Daniel Newhall was equally well known and well thought of in the county, being a director of the Yosemite Turnpike Road Company. The stone house stood on a site within the gates of the private road to the power house and at the rear of the first dwelling.
Close to Culbertson’s was the home of Augustine Gardella, a friend of Mark Twain.
It was in the stone house that the Munn family lived from ’62 for almost a decade before moving down Moccasin Canyon to contend with mountain lions just south of Robbers’ Roost. While still renting from Culbertson, Daniel and Mrs. Munn kept a small general store. They had six children. To one of them, Catherine Munn Phelan, we are indebted for valuable information generously given. She was born here in 1867. She wrote: “Moccasin had no church and my father, being a devout Catholic, arranged to have mass said in our parlor whenever a traveling priest from Sonora came our way. Often it was Father Slattery who came. Baptisms and confirmations took place in our house also.

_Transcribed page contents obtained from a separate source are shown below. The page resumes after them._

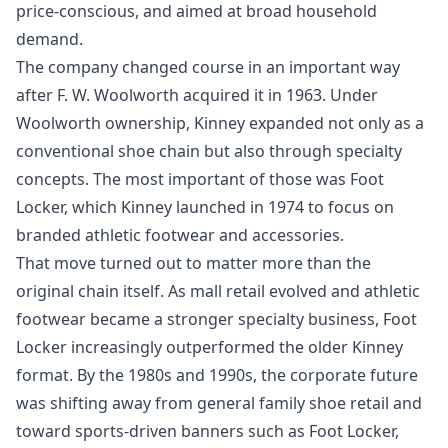
price-conscious, and aimed at broad household
demand.
The company changed course in an important way
after F. W. Woolworth acquired it in 1963. Under
Woolworth ownership, Kinney expanded not only as a
conventional shoe chain but also through specialty
concepts. The most important of those was Foot
Locker, which Kinney launched in 1974 to focus on
branded athletic footwear and accessories.
That move turned out to matter more than the
original chain itself. As mall retail evolved and athletic
footwear became a stronger specialty business, Foot
Locker increasingly outperformed the older Kinney
format. By the 1980s and 1990s, the corporate future
was shifting away from general family shoe retail and
toward sports-driven banners such as Foot Locker,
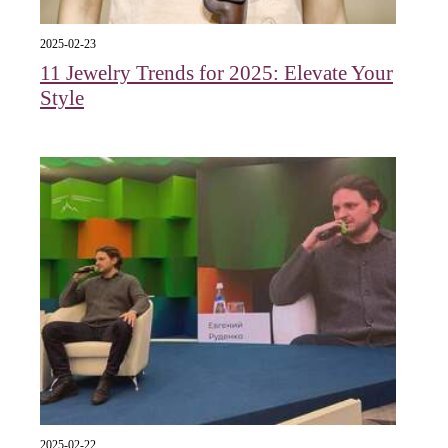
2025-02-23
11 Jewelry Trends for 2025: Elevate Your
Style
2025-02-22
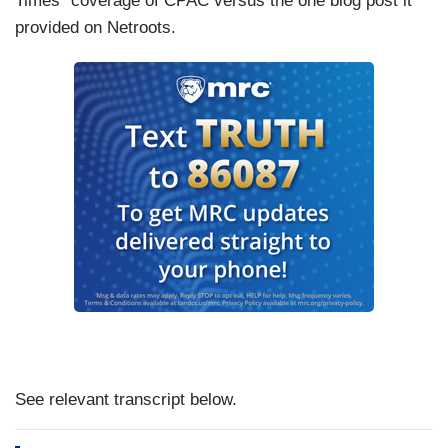
Times” coverage of CPAC versus the one blog post it
provided on Netroots.
See relevant transcript below.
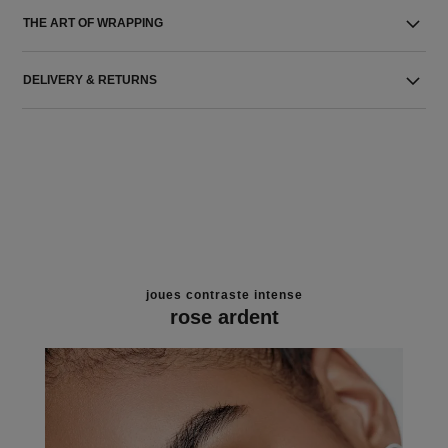
THE ART OF WRAPPING
DELIVERY & RETURNS
joues contraste intense
rose ardent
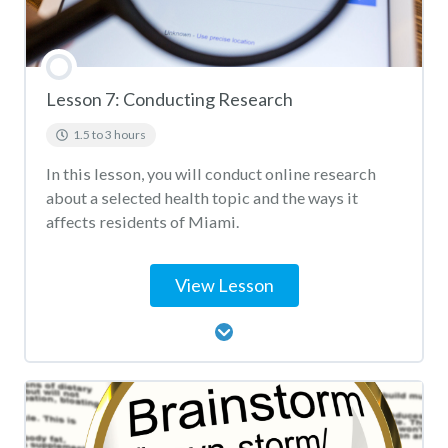
Lesson 7: Conducting Research
1.5 to 3 hours
In this lesson, you will conduct online research
about a selected health topic and the ways it
affects residents of Miami.
View Lesson
Lesson Content
Conducting Research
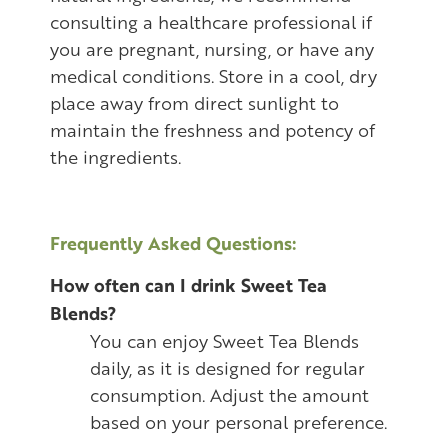
consulting a healthcare professional if
you are pregnant, nursing, or have any
medical conditions. Store in a cool, dry
place away from direct sunlight to
maintain the freshness and potency of
the ingredients.
Frequently Asked Questions:
How often can I drink Sweet Tea
Blends?
You can enjoy Sweet Tea Blends
daily, as it is designed for regular
consumption. Adjust the amount
based on your personal preference.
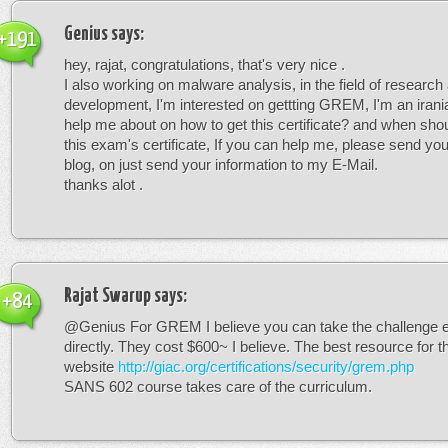
Genius
says:
+191
hey, rajat, congratulations, that's very nice .
I also working on malware analysis, in the field of research
development, I'm interested on gettting GREM, I'm an irani
help me about on how to get this certificate? and when shoul
this exam's certificate, If you can help me, please send you
blog, on just send your information to my E-Mail.
thanks alot .
Rajat Swarup
says:
+84
@Genius For GREM I believe you can take the challenge
directly. They cost $600~ I believe. The best resource for t
website
http://giac.org/certifications/security/grem.php
SANS 602 course takes care of the curriculum.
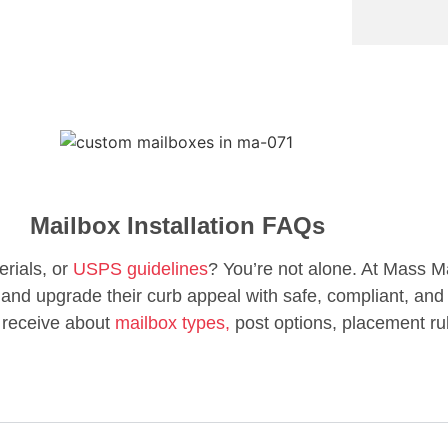
Mailbox Installation FAQs
erials, or
USPS guidelines
? You’re not alone. At Mass M
d upgrade their curb appeal with safe, compliant, and 
 receive about
mailbox types,
post options, placement ru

“Mother worked hard, living as she did at the foot of the grade. It was the stopping place for teamsters to rest themselves and their animals. The freighters came from all directions, Stockton, Oakdale, and Sonora, filled with miners’ supplies and goods for their families. Mother served the drivers a meal, but fortunately only one or two arrived at a time.”
It was ’71 when the Munns moved down to Robbers’ Roost and we know from Nelson’s Pictorial Guide Book that in 1878 the stopping place at the foot of Moccasin Hill was again known as Culbertson’s.
Mr. Newhall died in 1879 and Culbertson then sold his stone house to Fred Cavagnaro who ran the mountain store and stopping place in much the same manner.
As ridiculous as it sounds, the California Associated Cycling Club’s Touring Guide and Road Book of 1898 strongly recommends Cavagnaro’s, at the foot of Moccasin Hill (then a 20 per cent grade), as a stopping place for cyclists. Granting that they had arrived thus far, one would certainly recommend that they stop before going one hundred yards farther.
In the last five years the grade has been widened, straightened and the worst parts eliminated. Its two miles of continuous climbing may not be pleasant in the middle of the day for there is no shade but it has the advantage of getting one to the top without fooling around. There is no particular object in going that way, though, as there is a connecting road from the foot of the old grade to the middle of the new one and each may be seen plainly from the vantage point of the other.
The route taken will depend on each driver’s idea of what constitutes a pleasant ride.